* REQUIRED WORK
Pictures must be left out. Print the lines from the beginning of the material through the line holding "as of 17/03/20***", exactly and nothing else.

* DATA FOR THE TASK
= Beginning of Section =

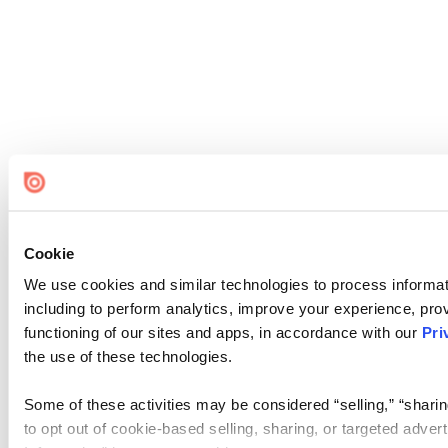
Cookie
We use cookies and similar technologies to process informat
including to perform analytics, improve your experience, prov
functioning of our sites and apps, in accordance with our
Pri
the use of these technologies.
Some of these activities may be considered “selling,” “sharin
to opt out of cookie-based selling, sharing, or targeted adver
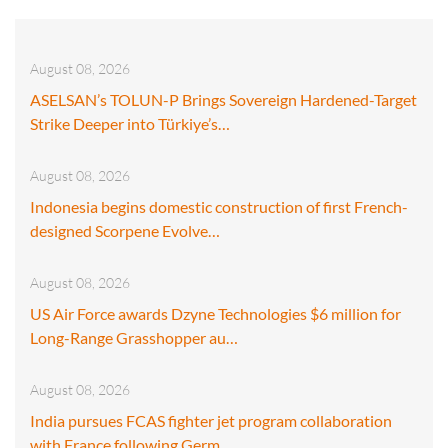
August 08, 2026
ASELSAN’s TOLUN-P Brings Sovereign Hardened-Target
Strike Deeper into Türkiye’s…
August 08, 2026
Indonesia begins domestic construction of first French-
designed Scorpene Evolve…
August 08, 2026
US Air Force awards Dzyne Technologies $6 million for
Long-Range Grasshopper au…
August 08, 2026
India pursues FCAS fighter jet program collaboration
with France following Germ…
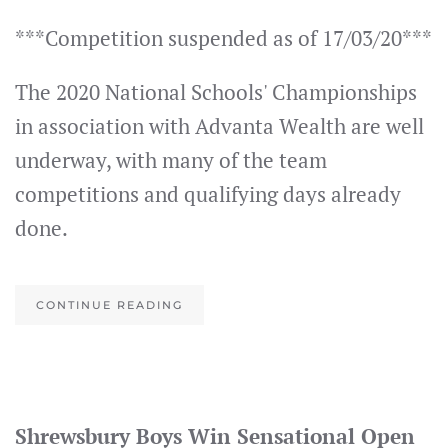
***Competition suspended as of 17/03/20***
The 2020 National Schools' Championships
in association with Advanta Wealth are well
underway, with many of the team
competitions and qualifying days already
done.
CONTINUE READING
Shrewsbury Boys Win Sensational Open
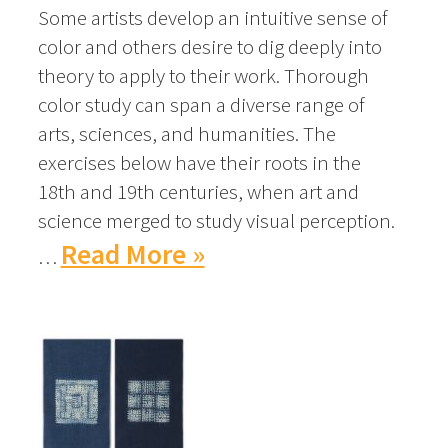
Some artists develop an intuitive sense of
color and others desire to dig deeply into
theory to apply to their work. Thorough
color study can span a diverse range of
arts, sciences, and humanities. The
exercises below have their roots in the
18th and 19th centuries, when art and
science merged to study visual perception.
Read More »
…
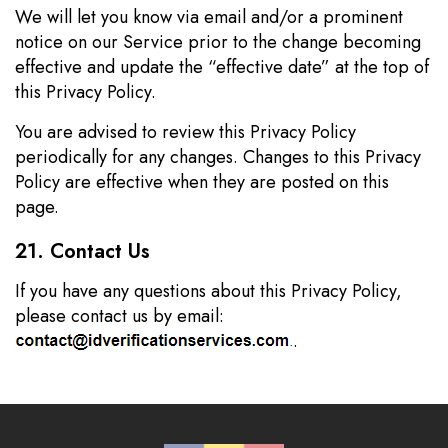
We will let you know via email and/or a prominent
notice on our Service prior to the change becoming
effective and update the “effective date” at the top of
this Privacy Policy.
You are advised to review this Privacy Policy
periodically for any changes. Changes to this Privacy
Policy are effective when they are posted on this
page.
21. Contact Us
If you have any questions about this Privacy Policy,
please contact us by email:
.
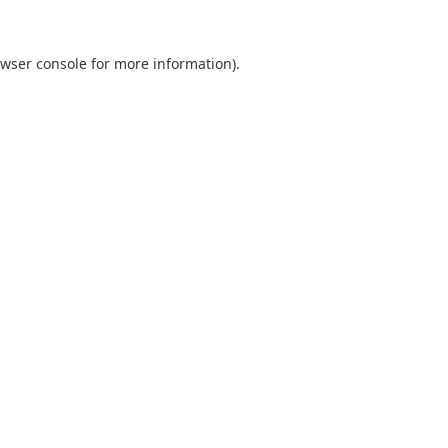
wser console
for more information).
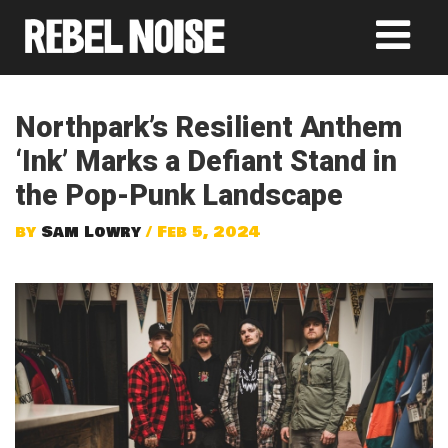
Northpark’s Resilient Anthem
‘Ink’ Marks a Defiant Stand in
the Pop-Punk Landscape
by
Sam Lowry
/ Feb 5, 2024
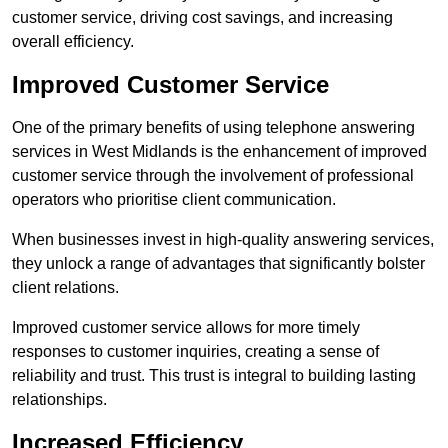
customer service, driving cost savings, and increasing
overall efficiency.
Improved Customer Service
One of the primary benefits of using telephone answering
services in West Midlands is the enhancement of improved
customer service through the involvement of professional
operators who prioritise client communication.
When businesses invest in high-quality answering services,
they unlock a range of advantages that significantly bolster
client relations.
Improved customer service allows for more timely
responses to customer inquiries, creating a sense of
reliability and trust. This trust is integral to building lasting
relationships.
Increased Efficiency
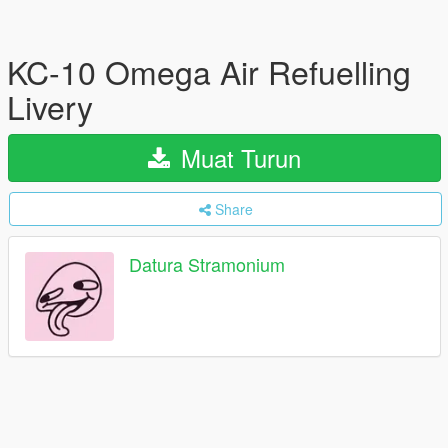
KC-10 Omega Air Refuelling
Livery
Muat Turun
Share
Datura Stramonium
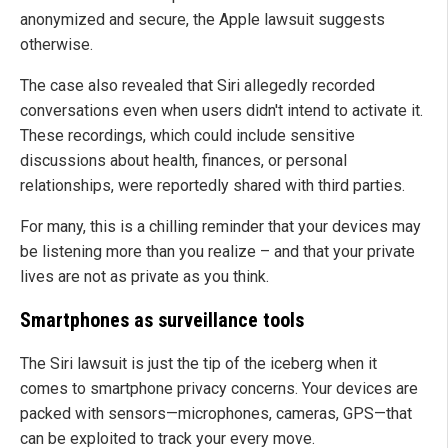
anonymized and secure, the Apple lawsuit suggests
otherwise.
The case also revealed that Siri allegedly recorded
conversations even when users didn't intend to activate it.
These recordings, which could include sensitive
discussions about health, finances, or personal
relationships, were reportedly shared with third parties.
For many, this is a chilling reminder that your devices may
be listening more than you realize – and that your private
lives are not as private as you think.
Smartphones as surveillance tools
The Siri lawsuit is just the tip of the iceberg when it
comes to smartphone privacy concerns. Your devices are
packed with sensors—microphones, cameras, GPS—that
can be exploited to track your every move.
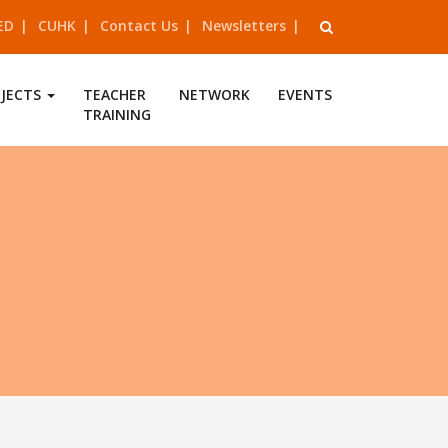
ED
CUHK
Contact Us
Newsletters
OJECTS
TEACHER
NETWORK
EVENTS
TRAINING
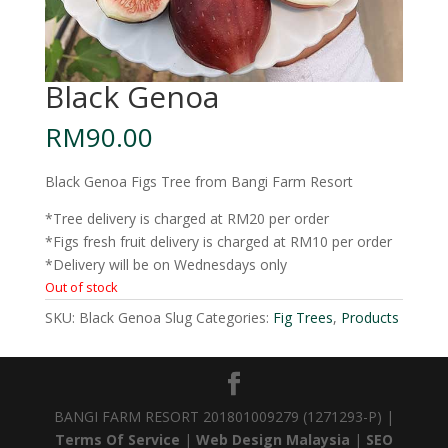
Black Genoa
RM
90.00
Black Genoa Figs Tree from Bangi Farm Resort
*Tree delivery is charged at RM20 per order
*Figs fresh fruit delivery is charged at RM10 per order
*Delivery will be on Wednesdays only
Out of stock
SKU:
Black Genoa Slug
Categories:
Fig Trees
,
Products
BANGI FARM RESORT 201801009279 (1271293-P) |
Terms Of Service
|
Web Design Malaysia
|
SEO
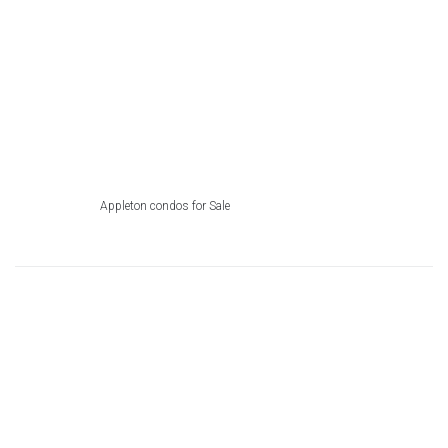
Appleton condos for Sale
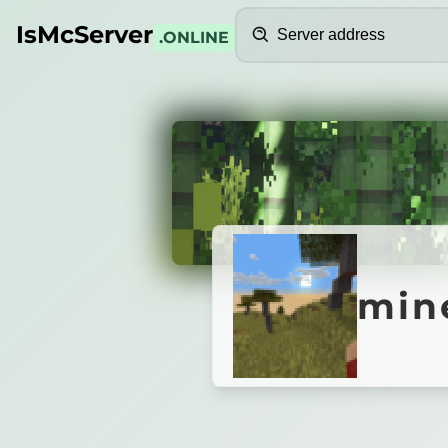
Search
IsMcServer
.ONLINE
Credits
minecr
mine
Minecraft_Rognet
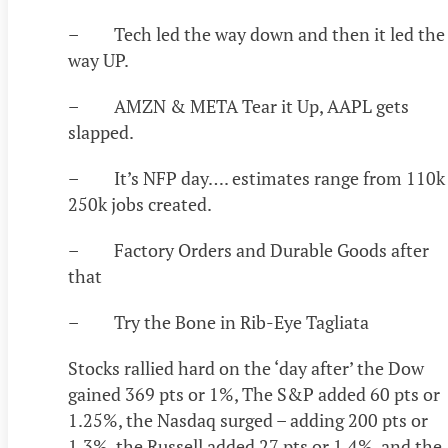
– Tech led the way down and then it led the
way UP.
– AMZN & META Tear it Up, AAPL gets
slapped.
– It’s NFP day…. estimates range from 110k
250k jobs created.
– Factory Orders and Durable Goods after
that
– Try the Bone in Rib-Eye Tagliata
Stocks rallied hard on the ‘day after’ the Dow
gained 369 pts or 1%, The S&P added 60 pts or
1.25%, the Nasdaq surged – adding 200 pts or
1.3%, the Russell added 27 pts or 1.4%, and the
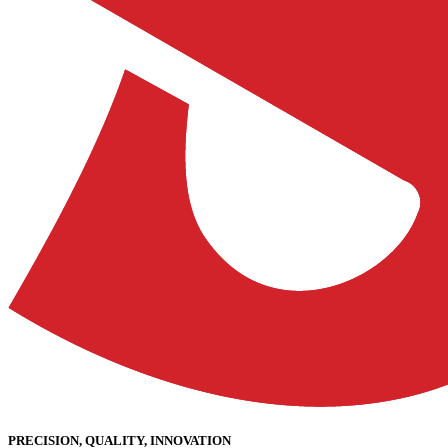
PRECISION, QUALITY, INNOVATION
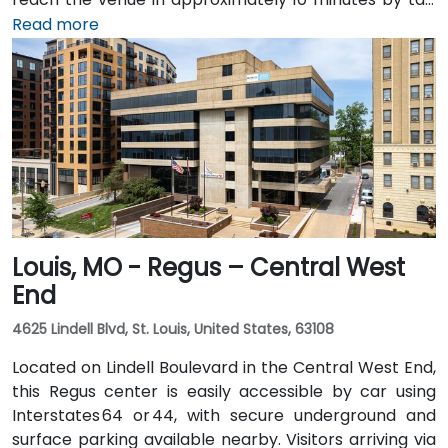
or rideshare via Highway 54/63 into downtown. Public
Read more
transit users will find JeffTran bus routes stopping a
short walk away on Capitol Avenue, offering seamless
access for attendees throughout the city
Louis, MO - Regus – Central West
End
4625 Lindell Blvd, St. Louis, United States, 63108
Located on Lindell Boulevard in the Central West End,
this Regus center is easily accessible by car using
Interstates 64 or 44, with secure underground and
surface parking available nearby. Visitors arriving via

= End of Section =

* TASK OUTPUT
Cookie
We use cookies and similar technologies to process informat
including to perform analytics, improve your experience, prov
functioning of our sites and apps, in accordance with our
Pri
the use of these technologies.
Some of these activities may be considered “selling,” “sharin
to opt out of cookie-based selling, sharing, or targeted adver
August 08, 2026
ASELSAN’s TOLUN-P Brings Sovereign Hardened-Target
Strike Deeper into Türkiye’s…
August 08, 2026
Indonesia begins domestic construction of first French-
designed Scorpene Evolve…
August 08, 2026
US Air Force awards Dzyne Technologies $6 million for
Long-Range Grasshopper au…
August 08, 2026
India pursues FCAS fighter jet program collaboration
with France following Germ…
***Competition suspended as of 17/03/20***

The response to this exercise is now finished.